Même analyse du côté des Péruviennes de l'association Ventura Ccalamaqui qui aident les femmes dans les bidonvilles de Lima à se mobiliser pour réclamer le respect de leurs droits. « La laïcité représente une avancée, affirme Estela Guillermo, car elle implique le droit de  croire ou ne pas croire en Dieu. Officiellement, l'Etat péruvien est laïque. Mais dans les faits, l'Eglise catholique conserve un puissant pouvoir d'influence. Par exemple au Pérou, il est impossible d'ouvrir un débat sur le droit à l'avortement ou le droit à la liberté sexuelle. »

Une nouvelle stratégie à construire

Pour la marraine du réseau, l'écrivaine franco-iranienne Chahla Chafique, il est même urgent de définir une stratégie pour mieux répliquer sur la scène internationale : « Depuis les années 90, il y a un retour du religieux dans le politique. Un phénomène d'autant plus inquiétant qu'il se conjugue parfaitement aux mouvements identitaires et conservateurs, ainsi qu'au néo-libéralisme. Aussi, il est important que nous soyons capables de décortiquer cette évolution socio-politique de fond et d'en dénoncer les dérives. La laïcité n'est pas qu'une valeur française et occidentale. Les féministes de la planète sont là pour le prouver. »
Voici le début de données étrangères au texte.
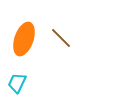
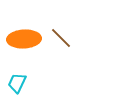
orange ellipse: rotated 68 degrees clockwise
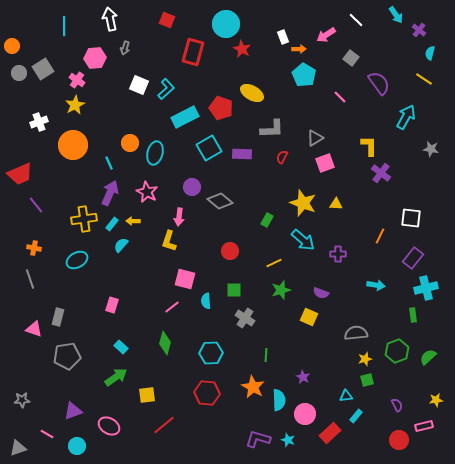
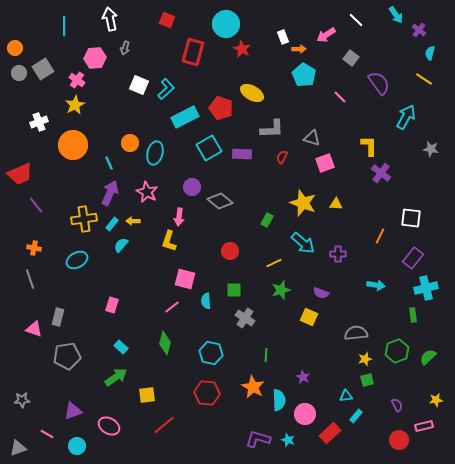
orange circle at (12, 46): moved 3 px right, 2 px down
gray triangle at (315, 138): moved 3 px left; rotated 48 degrees clockwise
cyan arrow at (303, 240): moved 3 px down
cyan hexagon at (211, 353): rotated 15 degrees clockwise
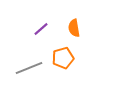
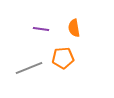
purple line: rotated 49 degrees clockwise
orange pentagon: rotated 10 degrees clockwise
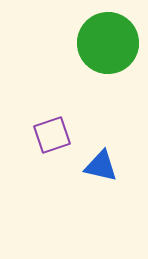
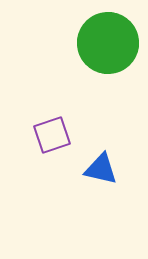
blue triangle: moved 3 px down
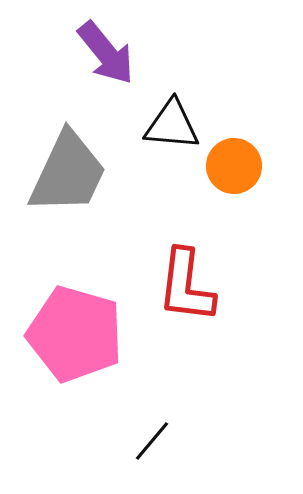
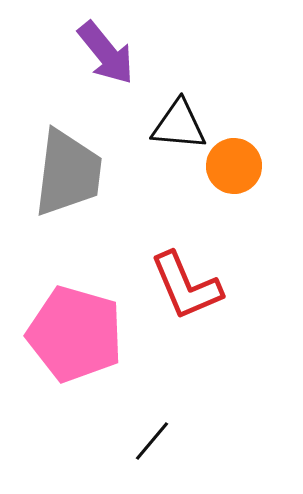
black triangle: moved 7 px right
gray trapezoid: rotated 18 degrees counterclockwise
red L-shape: rotated 30 degrees counterclockwise
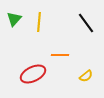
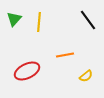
black line: moved 2 px right, 3 px up
orange line: moved 5 px right; rotated 12 degrees counterclockwise
red ellipse: moved 6 px left, 3 px up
Aujourd'hui ce réseau reste ouvert. Toute association féministe et laïque peut y adhérer : « Nous devons retourner le rapport de forces à notre avantage, indique Sabine Salmon. Si une cinquième conférence des femmes s'ouvre en 2015 comme le laisse entendre ONU-Femmes, nous devons être prêtes à défendre nos valeurs. Il faut se préparer dès maintenant. »

Femmes solidaires lance un nouveau réseau international féministe et laïque
L'écrivaine franco-iranienne Chahla Chafique, marraine du réseau international initié par Femmes Solidaires.